Finding God In The Ruins

Dia 7 de 7

Violated

God watches us squirm. I don’t know if I will ever get used to it. I think of the atrocities of this world – ten year old Indian girls being sexually violated time and time again in the brothels of Mumbai, and I know God sees it happen, but also that he doesn’t intervene in the way that I would – that any of us would. When I sent God away, I wanted to know what was happening in the heavenly realms when life was brutalizing his children. I pictured God in Indian brothels, staring on. I imagined him leaning against the laundry machine in my basement, seeing all of it. In brothels and basements, I knew he was there. But what was he doing if not intervening?

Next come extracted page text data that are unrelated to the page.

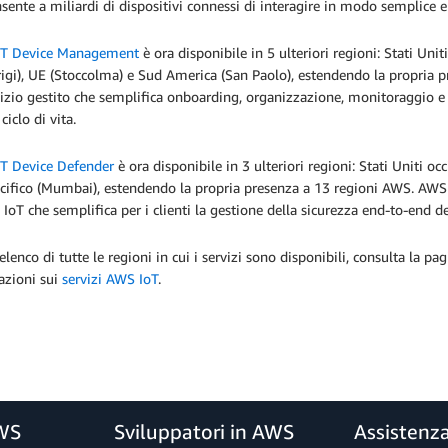
sente a miliardi di dispositivi connessi di interagire in modo semplice e s
T Device Management
è ora disponibile in 5 ulteriori regioni: Stati Unit
rigi), UE (Stoccolma) e Sud America (San Paolo), estendendo la propri
izio gestito che semplifica onboarding, organizzazione, monitoraggio e 
 ciclo di vita.
T Device Defender
è ora disponibile in 3 ulteriori regioni: Stati Uniti oc
acifico (Mumbai), estendendo la propria presenza a 13 regioni AWS. AWS
IoT che semplifica per i clienti la gestione della sicurezza end-to-end del
elenco di tutte le regioni in cui i servizi sono disponibili, consulta la pa
azioni sui
servizi AWS IoT
.
AWS
Sviluppatori in AWS
Assistenz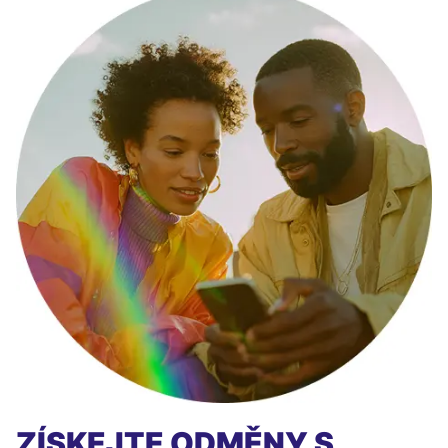
ZÍSKEJTE ODMĚNY S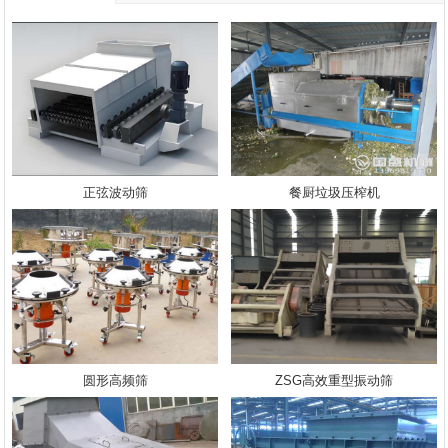
正弦波动筛
餐厨垃圾压榨机
圆形高频筛
ZSG高效重型振动筛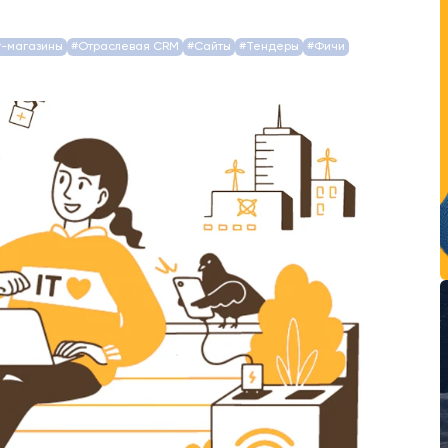
т-магазины
#Отраслевая CRM
#Сайты
#Тендеры
#Фичи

“My bones are shifting in my skin, and you, my love, are gone.”

While writing this book, I sent an earlier portion of the manuscript to a good friend of mine. In chapter four I had written this statement:
”He participated in their horrors by being present.” This is what he sent back to me.

“Where is God? He is hanging there on the gallows. He’s not just in the brothel with the girl being violated, He IS being violated.”

He IS being violated.

I let the thought sink deeply into me. And for the first time in my life the crucified God looked different to me. He wasn’t watching, he was receiving. Before this moment I only had compassion for God on the Friday he was executed. That was the day his human rights were violated. But now I was faced with the idea of his crucifixion being stretched out until the end of time – that in every abysmal crime against us, every suicide, every abuse, every murder, rape, and every addiction, God himself was being violated.

God wasn’t staring on in the brothels of Mumbai, he was stuck on a dirty floor with a pedophile on top of him. And he wasn’t leaning against the laundry machine in my basement, he was being pierced, crushed, bruised, and wounded so eventually I could be healed. It happened to him every time it happened to me. It was him, the same as it was me.

Was it possible that God needed my compassion? Was it true that all of our sufferings combined were the total weight of God’s sufferings?

Is this what is meant by the weight of glory?

If we were abused, then so was he. If we were orphaned, then he was too. All of a sudden I wanted to reach out to God – to take care of him. He had been broken and abused the same as I – violated by his own family, left behind to suffer and then die.

I no longer wanted him out in the cold. I only wanted him back inside the warmth of my heart.